Builders scramble for space to dump construction rubble
By Marco Meng and Heledd Pritchard
A lack of landfill sites across Luxembourg is leaving building firms at risk of being forced to bring projects to a halt, the head of the country's federation of construction companies said on Wednesday.
Building firms simply have nowhere to deposit all the soil and rubble they remove in the course of their work, said Roland Kuhn.
“We have now reached a point where we can no longer work," said Kuhn. “The first construction sites will soon have to close and the employees there will have to be sent on short-time work."
There are currently around eight landfill sites dotted across Luxembourg, but around 15 are required to deal with the backlog, the federation estimates.
Around 30,000 tonnes of debris are collected in the country every day but existing landfill sites only have capacity for 20,000 tonnes.
At a construction landfill site in Colmar-Berg in central Luxembourg, trucks often queue all the way down to the main road, blocking traffic. The Colmar-Berg site takes in most of the country’s debris due to its daily capacity of up to 10,000 tonnes.

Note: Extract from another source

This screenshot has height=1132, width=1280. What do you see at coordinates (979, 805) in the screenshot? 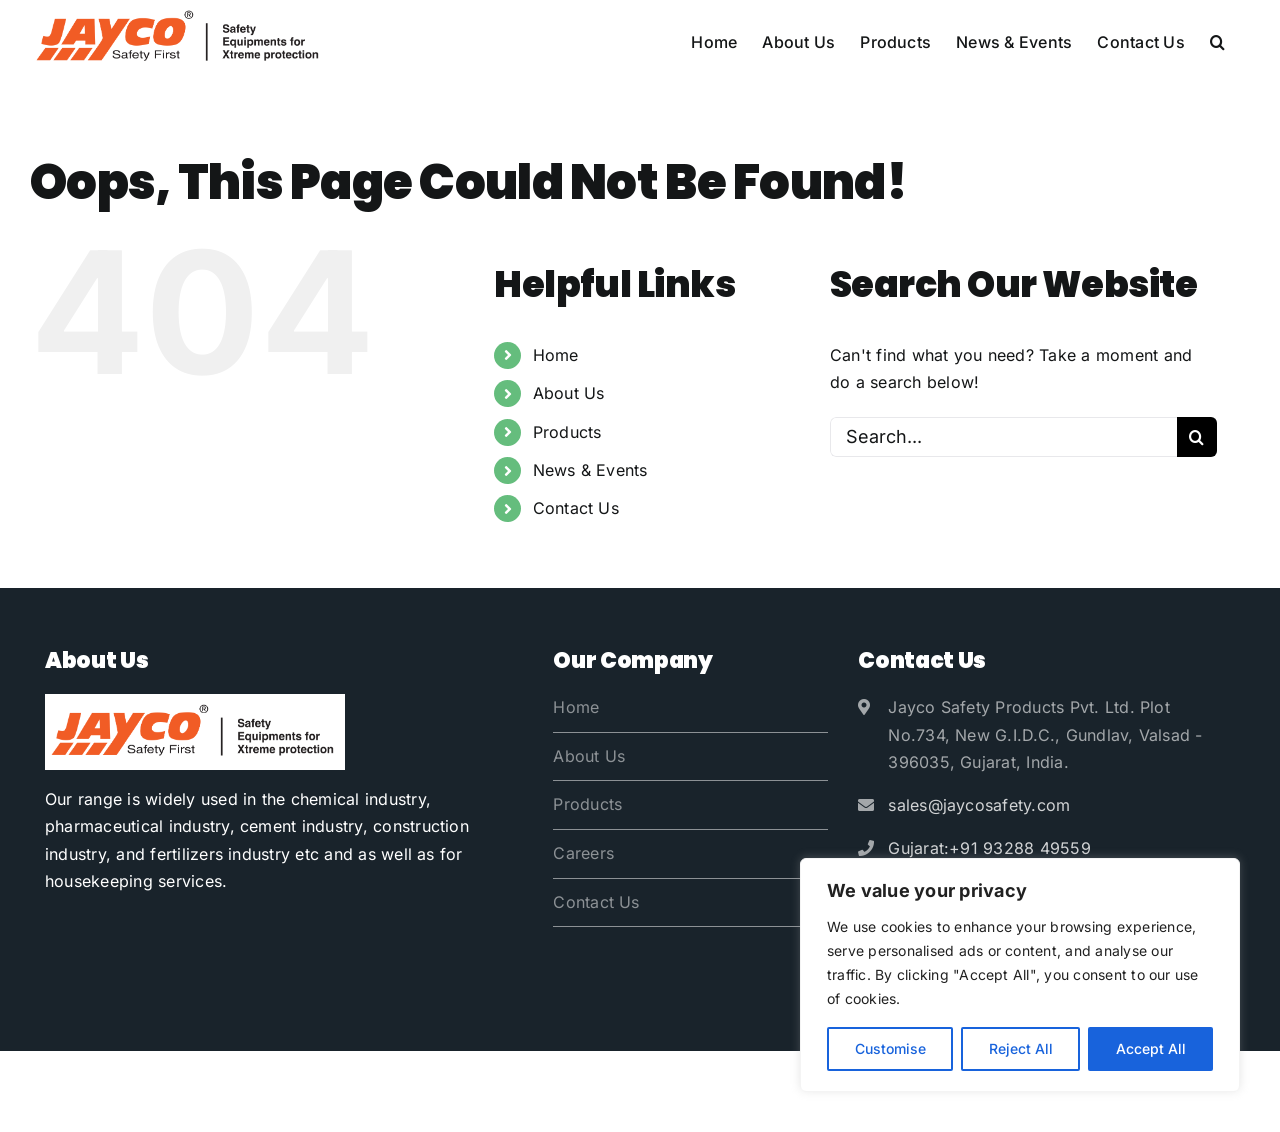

Another landfill site in Gadderscheier in the south west can only take in 3,000 tonnes because it does not have a permit to receive more, although it has enough space to accept 10,000 tonnes a day.
"There is only one solution," Kuhn told the Luxemburger Wort. "And that is to expand the landfill in Gadderscheier."
However, construction companies, communes, the environmental administration and the Economy Ministry have been in discussions for three years, he said, without arriving at an agreement.
Ramping up costs
The building site where a new hospital, Südspidol, is being built in Esch-sur-Alzette produces several thousand tonnes of rubble. Builders drive the debris from the south – not far from the Gadderscheier landfill –to Colmar-Berg, some 45 minutes away, when there is no traffic.
From an environmental point of view, it makes no sense to transport excavated soil that far, said Christian Thiry, building contractor and chairman of landfill operator Recyfe, which operates the landfill in Colmar-Berg.
It also ramps up construction costs because workers are spending additional time on the road. Affordable housing, which is in demand across the Grand Duchy, and higher construction costs are at odds, in particular when construction costs increase due to sheer lack of space to store soil.
“When excavating for a sewer, for example, you need 10 minutes to load the truck,” Kuhn said. “Then the truck goes to the landfill. Usually the truck is back in an hour, and in that time the other workers lay the pipes. Today that truck can take up to five hours to come back.”
Up to 80% of building rubble in the country comes from work in the public sector, such as construction projects on roads, bridges and the tram line.
"We have to solve the problem immediately, and that can only be done by expanding the Gadderscheier landfill," said Kuhn.